» About this exercise
From the entries, copy each line that includes "piatte".

>>>>>

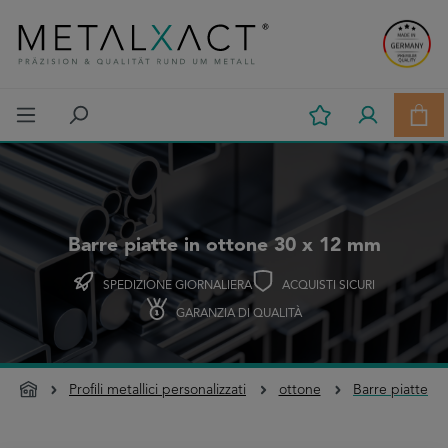
Passa al contenuto principale
Il c
Barre piatte in ottone 30 x 12 mm
SPEDIZIONE GIORNALIERA
ACQUISTI SICURI
GARANZIA DI QUALITÀ
Profili metallici personalizzati
ottone
Barre piatte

<<<<<

» Answer to the problem
Barre piatte in ottone 30 x 12 mm
Barre piatte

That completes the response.